For junior CJ Foronda, an executive in hall government, losing the chance to study abroad was devastating: “I expected to be abroad for the entire academic year.” For Foronda and many other students, the cancellation not only meant the loss of living and studying in a foreign country, but also the loss of new camaraderie that comes with it. Hall president Abby Schierl echoed this sentiment, saying that “when you study abroad, the people you meet are supposed to become some of your closest friends.”
Despite the loss of this opportunity, it’s clear that the intentional community built in Fischer has provided a special residential experience over the past year. “Completely unexpectedly, these people happened to become some of my closest friends,” said Camille Broderick, hall co-vice president. “And the co-ed aspect has definitely been a part of that.”
Many students feel the community has a “neighborhood feel” and a “homey” closeness that benefits from the community’s mix of separate apartment living and features of dorm life. Co-vice president Stephen Koch said, “It’s a good experience as an upperclassman because we have a little more space than in a dorm but still have a lot of friends around us.”
While the individual apartments are single-sex, residents repeatedly identified the co-ed nature of the community as a positive.

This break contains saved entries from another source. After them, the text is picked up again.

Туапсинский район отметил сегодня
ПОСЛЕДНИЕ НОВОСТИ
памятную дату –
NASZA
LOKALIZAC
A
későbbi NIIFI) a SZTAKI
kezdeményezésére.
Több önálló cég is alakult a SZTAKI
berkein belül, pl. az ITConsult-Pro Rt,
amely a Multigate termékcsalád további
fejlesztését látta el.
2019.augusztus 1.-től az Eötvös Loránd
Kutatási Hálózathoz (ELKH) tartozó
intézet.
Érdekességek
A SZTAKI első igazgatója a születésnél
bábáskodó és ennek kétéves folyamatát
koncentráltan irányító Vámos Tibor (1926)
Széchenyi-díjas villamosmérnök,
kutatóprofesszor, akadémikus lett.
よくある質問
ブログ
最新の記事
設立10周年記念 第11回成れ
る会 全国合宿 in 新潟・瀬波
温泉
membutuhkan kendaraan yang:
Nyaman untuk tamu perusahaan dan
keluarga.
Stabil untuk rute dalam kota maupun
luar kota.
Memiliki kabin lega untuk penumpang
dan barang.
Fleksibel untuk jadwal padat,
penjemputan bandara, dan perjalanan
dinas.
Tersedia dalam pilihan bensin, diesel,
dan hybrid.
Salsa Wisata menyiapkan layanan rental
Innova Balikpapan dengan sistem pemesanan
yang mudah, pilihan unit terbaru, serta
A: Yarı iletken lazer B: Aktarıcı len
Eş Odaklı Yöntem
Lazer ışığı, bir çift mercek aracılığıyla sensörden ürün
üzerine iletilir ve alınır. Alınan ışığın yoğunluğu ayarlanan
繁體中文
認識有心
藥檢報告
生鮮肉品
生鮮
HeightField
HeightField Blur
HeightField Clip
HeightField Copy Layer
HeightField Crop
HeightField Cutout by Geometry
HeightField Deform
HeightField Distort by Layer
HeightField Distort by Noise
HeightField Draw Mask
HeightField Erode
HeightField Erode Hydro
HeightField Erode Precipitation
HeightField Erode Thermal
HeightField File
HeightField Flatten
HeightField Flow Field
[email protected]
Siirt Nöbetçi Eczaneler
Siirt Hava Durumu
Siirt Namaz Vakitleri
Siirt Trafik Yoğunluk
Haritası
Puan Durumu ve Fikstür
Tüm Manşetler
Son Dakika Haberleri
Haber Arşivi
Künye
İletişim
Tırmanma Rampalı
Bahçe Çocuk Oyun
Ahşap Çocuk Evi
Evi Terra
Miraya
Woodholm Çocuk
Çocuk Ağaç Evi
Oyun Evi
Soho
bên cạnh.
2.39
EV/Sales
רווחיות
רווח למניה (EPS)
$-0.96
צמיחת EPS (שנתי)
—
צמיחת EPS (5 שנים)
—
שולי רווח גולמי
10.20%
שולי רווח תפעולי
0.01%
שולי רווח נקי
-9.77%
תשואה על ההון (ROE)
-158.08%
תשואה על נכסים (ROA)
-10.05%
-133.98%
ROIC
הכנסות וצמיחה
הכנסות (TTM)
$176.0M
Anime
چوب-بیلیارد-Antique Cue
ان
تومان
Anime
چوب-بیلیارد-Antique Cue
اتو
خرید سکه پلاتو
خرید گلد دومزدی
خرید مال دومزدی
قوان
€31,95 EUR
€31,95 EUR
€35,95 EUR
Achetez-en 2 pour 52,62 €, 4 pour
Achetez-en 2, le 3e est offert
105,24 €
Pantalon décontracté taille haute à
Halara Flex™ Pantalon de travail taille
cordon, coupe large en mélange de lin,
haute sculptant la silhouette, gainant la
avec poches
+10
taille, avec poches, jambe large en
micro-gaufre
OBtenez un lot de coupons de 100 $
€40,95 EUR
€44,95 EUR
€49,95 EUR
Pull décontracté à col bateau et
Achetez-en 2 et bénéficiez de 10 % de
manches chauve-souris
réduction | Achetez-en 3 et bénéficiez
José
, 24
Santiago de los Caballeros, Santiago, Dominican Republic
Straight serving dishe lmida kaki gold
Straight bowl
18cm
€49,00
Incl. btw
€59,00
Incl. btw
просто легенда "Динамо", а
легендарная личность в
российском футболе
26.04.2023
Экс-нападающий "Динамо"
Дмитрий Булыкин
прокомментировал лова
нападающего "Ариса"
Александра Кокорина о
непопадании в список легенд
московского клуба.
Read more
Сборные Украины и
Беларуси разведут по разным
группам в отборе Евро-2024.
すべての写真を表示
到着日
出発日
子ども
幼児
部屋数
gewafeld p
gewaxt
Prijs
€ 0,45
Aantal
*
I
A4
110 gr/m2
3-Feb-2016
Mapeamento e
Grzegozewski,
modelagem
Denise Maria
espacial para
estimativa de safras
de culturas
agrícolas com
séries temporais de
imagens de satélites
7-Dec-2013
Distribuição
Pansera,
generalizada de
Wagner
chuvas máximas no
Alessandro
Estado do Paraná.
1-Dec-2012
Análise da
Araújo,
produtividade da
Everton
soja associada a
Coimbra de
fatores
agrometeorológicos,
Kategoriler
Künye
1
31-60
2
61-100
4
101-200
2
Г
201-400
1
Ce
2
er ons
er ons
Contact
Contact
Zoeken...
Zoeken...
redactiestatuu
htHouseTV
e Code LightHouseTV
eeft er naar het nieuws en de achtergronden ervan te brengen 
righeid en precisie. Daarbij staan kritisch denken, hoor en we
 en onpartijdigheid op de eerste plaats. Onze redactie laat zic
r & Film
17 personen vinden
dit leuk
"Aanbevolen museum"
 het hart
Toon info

According to junior Lexi Martin, “I’ve gotten to form friendships with some really great guys and it’s been super fun having co-ed hall council meetings and dorm events.” Those events, ranging from outdoor movie watches to apple picking outings, have served as catalysts for fostering a sense of community among the residents. From there, their bonds have only continued to grow.
Overall, Thoms is proud of what has been accomplished in Fischer over just a few months. “We didn’t have to do any of this,” she acknowledged, referring to the hall council meeting which just wrapped up. “We could have just said, ‘we don’t need that, because we’re only 35 people.’ But what we’re doing out here really speaks to the heart of the residential mission of Notre Dame. Even when we have people on the margins of campus, we still make sure we have the same access to the community.”